Definition at line 93 of file stats.F90.

◆ stats_clear()

subroutine pmc_stats::stats_clear ( type(stats_t), intent(inout)  stats)

Clear data statistics collected so far.

Parameters
[in,out]statsStatistics structure to clear.

Definition at line 49 of file stats.F90.

◆ stats_conf_95_offset()

real(kind=dp) function pmc_stats::stats_conf_95_offset ( type(stats_t), intent(in)  stats)

Compute the 95% confidence interval offset from the mean.

Parameters
[in]statsStatistics structure to find confidence interval for.
Returns
Return offset so that [mean - offset, mean + offset] is the 95% confidence interval.

Definition at line 299 of file stats.F90.

◆ stats_output_netcdf()

subroutine pmc_stats::stats_output_netcdf ( type(stats_t), intent(in)  stats,
integer, intent(in)  ncid,
character(len=*), intent(in)  name,
character(len=*), intent(in), optional  unit 
)

Write statistics (mean and 95% conf. int.) to a NetCDF file.

Parameters
[in]statsStatistics structure to write.
[in]ncidNetCDF file ID, in data mode.
[in]nameVariable name in NetCDF file.
[in]unitUnit of variable.

Definition at line 574 of file stats.F90.

◆ student_t_95_coeff()

real(kind=dp) function pmc_stats::student_t_95_coeff ( integer, intent(in)  n_sample)

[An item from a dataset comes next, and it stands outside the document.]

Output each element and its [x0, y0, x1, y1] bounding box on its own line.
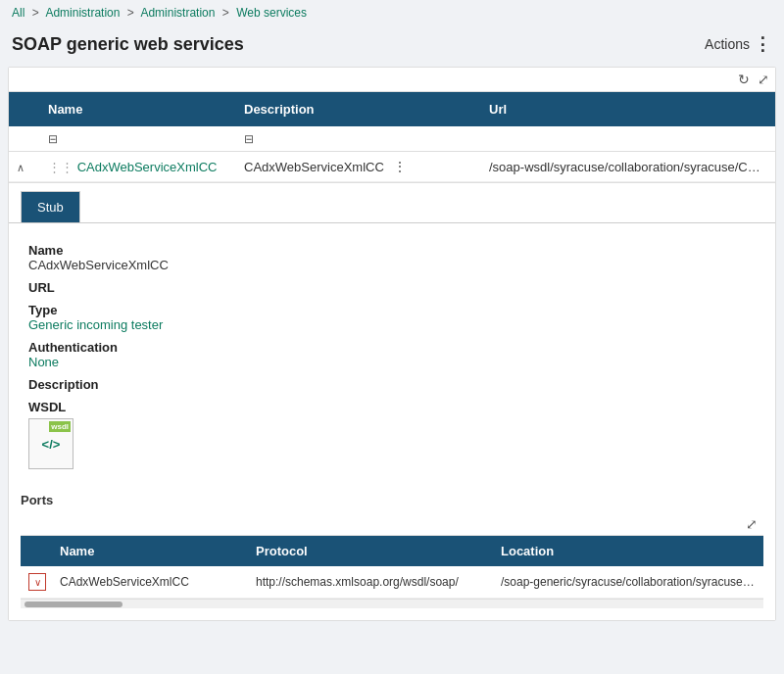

Return a fairly tight upper-bound on the Student's t coefficient for the 95% confidence interval.

The number of degrees of freedom is one less than n_sample. If a set of $n$ numbers has sample mean $\mu$ and sample standard deviation $\sigma$, then the 95% confidence interval for the mean is $[\mu - r\sigma/\sqrt{n}, \mu + r\sigma/\sqrt{n}]$, where r = student_t_95_coeff(n_sample).

The method used here was written by MW on 2011-05-01, based on the following empirical observation. If $f(\nu) = t_{0.95,\nu}$ is the function we want, where $\nu = n - 1$ is the number of degrees-of-freedom, then set $g(\nu) = f(\nu) - L$, where $L = \Phi^{-1}(0.975)$ is the limiting value given by the Gaussian CDF $\Phi$. We observe numerically that $g'(\nu) < -1$ and $g'(\nu) \to -1$ as $\nu \to \infty$. Thus $g(\nu)$ is well-approximated by $A/\nu$ for some $A$. Furthermore, if $g(\nu^*) = A^*/\nu$, then $g(\nu) < A^*/\nu$ for $\nu > \nu^*$. We thus have $f(\nu) \le (f(\nu^*) - L) (\nu^* / \nu) + L$ for $\nu \ge \nu^*$. By using a sequence of known $(\nu^*, f(\nu^*))$ pairs we can thus construct a fairly tight upper bound.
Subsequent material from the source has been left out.